In your geometry analysis project, you had to analyze an xyz file, find the bonds, and print bond lengths.

We can rewrite that project using the features of numpy arrays.

Recall that a solution given for a function for calculating distances between two points was the following

``````def calculate_distance(rA, rB):
"""Calculate distance between points A and B"""
x_dist = (rA - rB) ** 2
y_dist = (rA - rB) ** 2
z_dist = (rA - rB) ** 2

distance = np.sqrt(x_dist + y_dist + z_dist)

return distance
``````

This function would work for both lists and numpy arrays, because it does not assume that rA and rB can do something like element-wise subtraction.

## Exercise

Using what you’ve learned about numpy arrays, rewrite the `calculate_distance` function to use the features of numpy arrays.

If rA and rB are both numpy arrays, we can use element-wise subtraction. It is also a good idea to update your function docstring to reflect the restriction on the data type of `rA` and `rB`.

`````` def calculate_distance(rA, rB):
"""Calculate the distance between points A and B. rA and rB must be numpy arrays."""
AB = (rB - rA)**2
distance = np.sqrt(np.sum(AB))
return distance
``````

You might also have used the `numpy` function `np.linalg.norm` which calculates the magnitude of a given vector.

``````def calculate_distance(rA, rB):
dist_vec = (rA-rB)
distance = np.linalg.norm(dist_vec)
return distance
``````

Redefine your original distance function as `calculate_distance_list`. Using both, we see that both functions give the same answer.
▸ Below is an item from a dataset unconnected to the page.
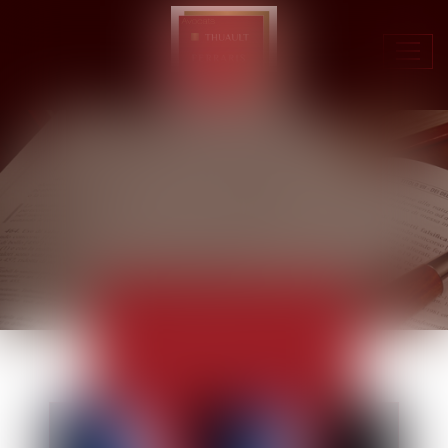
Ouvr
le
men
ACTUALITÉS
EUROJURIS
``````print(calculate_distance_list(r1, r2))
print(calculate_distance(r1_array, r2_array))
``````

## Key Points

• NumPy arrays which are the same size use element-wise operations when added or subtracted

• NumPy uses something called broadcasting for arrays which are not the same size to allow arrays to be added or multiplied.

• NumPy has extensive documentation online - you should check this out if you need to do a computation.